Stored data entries:
----

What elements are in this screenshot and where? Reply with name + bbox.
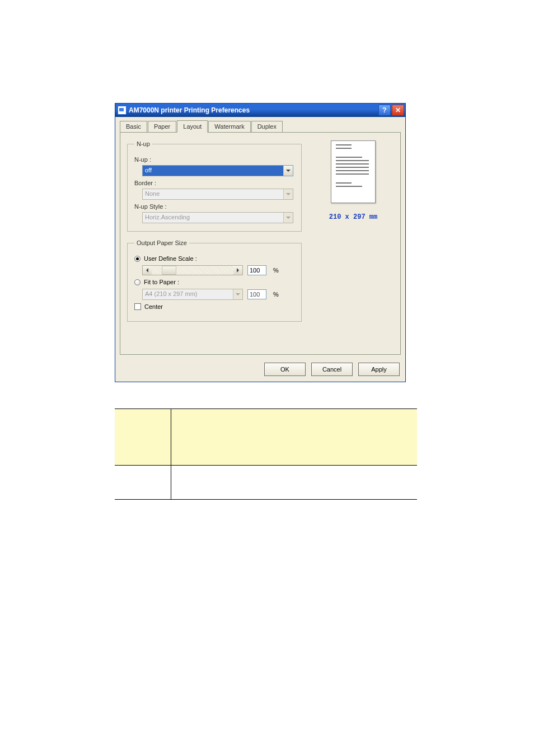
scale-value-input[interactable]: [247, 265, 266, 275]
cancel-button[interactable]: Cancel: [311, 363, 353, 376]
radio-fit-to-paper[interactable]: [134, 279, 140, 285]
center-checkbox[interactable]: [134, 303, 141, 310]
table-row: [115, 466, 417, 500]
fit-paper-select-value: A4 (210 x 297 mm): [143, 289, 233, 299]
tab-duplex[interactable]: Duplex: [251, 121, 283, 133]
fit-paper-select: A4 (210 x 297 mm): [142, 289, 243, 300]
preview-line: [336, 157, 362, 158]
table-header-cell: [171, 409, 417, 466]
ok-button-label: OK: [280, 366, 289, 373]
preview-area: 210 x 297 mm: [320, 140, 387, 221]
preview-line: [336, 173, 369, 175]
tab-label: Basic: [126, 123, 141, 130]
scale-decrement[interactable]: [143, 266, 152, 275]
output-legend: Output Paper Size: [134, 240, 189, 246]
preview-line: [336, 182, 352, 184]
nup-group: N-up N-up : off Border : None: [127, 140, 302, 232]
preview-line: [336, 186, 362, 187]
fit-to-paper-label: Fit to Paper :: [144, 279, 179, 285]
preferences-dialog: AM7000N printer Printing Preferences ? ✕…: [115, 103, 406, 382]
preview-line: [336, 170, 369, 171]
chevron-down-icon: [286, 193, 291, 195]
tab-layout[interactable]: Layout: [177, 120, 208, 133]
app-icon: [118, 106, 127, 115]
tab-basic[interactable]: Basic: [120, 121, 147, 133]
cancel-button-label: Cancel: [322, 366, 341, 373]
tab-label: Duplex: [257, 123, 277, 130]
nup-legend: N-up: [134, 140, 152, 147]
scale-thumb[interactable]: [162, 266, 176, 275]
nup-select-value: off: [143, 166, 283, 176]
tab-label: Layout: [183, 123, 202, 130]
titlebar: AM7000N printer Printing Preferences ? ✕: [115, 104, 405, 117]
apply-button[interactable]: Apply: [358, 363, 400, 376]
fit-scale-value-input: [247, 289, 266, 299]
ok-button[interactable]: OK: [264, 363, 306, 376]
center-option[interactable]: Center: [134, 303, 294, 310]
fit-to-paper-option[interactable]: Fit to Paper :: [134, 279, 294, 285]
table-cell: [171, 466, 417, 500]
border-label: Border :: [134, 180, 294, 186]
tab-label: Paper: [154, 123, 170, 130]
dialog-title: AM7000N printer Printing Preferences: [129, 106, 378, 114]
nup-select[interactable]: off: [142, 165, 293, 176]
tabs: Basic Paper Layout Watermark Duplex: [120, 120, 401, 133]
close-button[interactable]: ✕: [392, 105, 404, 116]
chevron-down-icon: [286, 217, 291, 219]
description-table-container: [115, 408, 417, 500]
table-header-row: [115, 409, 417, 466]
nup-label: N-up :: [134, 156, 294, 163]
help-icon: ?: [382, 106, 386, 114]
percent-label-1: %: [273, 267, 279, 274]
percent-label-2: %: [273, 291, 279, 298]
chevron-down-icon: [286, 170, 291, 172]
border-select-button: [283, 189, 293, 199]
dialog-body: Basic Paper Layout Watermark Duplex: [115, 117, 405, 357]
chevron-right-icon: [237, 268, 239, 273]
table-cell: [115, 466, 171, 500]
user-define-scale-option[interactable]: User Define Scale :: [134, 255, 294, 262]
preview-line: [336, 160, 369, 161]
border-select-value: None: [143, 189, 283, 199]
dialog-buttons: OK Cancel Apply: [115, 357, 405, 382]
nup-style-label: N-up Style :: [134, 203, 294, 210]
page-preview: [331, 140, 376, 203]
preview-line: [336, 144, 352, 145]
tab-label: Watermark: [214, 123, 244, 130]
nup-style-select-button: [283, 213, 293, 223]
nup-style-select-value: Horiz.Ascending: [143, 213, 283, 223]
table-header-cell: [115, 409, 171, 466]
nup-select-button[interactable]: [283, 166, 293, 176]
preview-line: [336, 163, 369, 165]
preview-line: [336, 167, 369, 168]
nup-style-select: Horiz.Ascending: [142, 212, 293, 223]
user-define-scale-label: User Define Scale :: [144, 255, 197, 262]
chevron-left-icon: [146, 268, 148, 273]
output-paper-size-group: Output Paper Size User Define Scale :: [127, 240, 302, 322]
scale-track[interactable]: [152, 266, 233, 275]
fit-paper-select-button: [233, 289, 242, 299]
radio-user-define[interactable]: [134, 256, 140, 262]
close-icon: ✕: [395, 106, 401, 114]
help-button[interactable]: ?: [378, 105, 391, 116]
center-label: Center: [144, 303, 163, 310]
chevron-down-icon: [236, 293, 240, 295]
tab-watermark[interactable]: Watermark: [208, 121, 250, 133]
window-buttons: ? ✕: [378, 105, 404, 116]
paper-dimensions: 210 x 297 mm: [320, 213, 387, 221]
border-select: None: [142, 189, 293, 200]
preview-line: [336, 148, 352, 149]
tab-paper[interactable]: Paper: [148, 121, 176, 133]
description-table: [115, 408, 417, 500]
apply-button-label: Apply: [371, 366, 387, 373]
scale-scrollbar[interactable]: [142, 265, 243, 275]
scale-increment[interactable]: [233, 266, 242, 275]
tab-panel-layout: N-up N-up : off Border : None: [120, 132, 401, 355]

----

**EXERCISE DETAILS**
Which lines in the data above hold the string "Size"? Return each of them.

**ANSWER SPACE**
output-legend: Output Paper Size: [134, 240, 189, 246]
output-paper-size-group: Output Paper Size User Define Scale :: [127, 240, 302, 322]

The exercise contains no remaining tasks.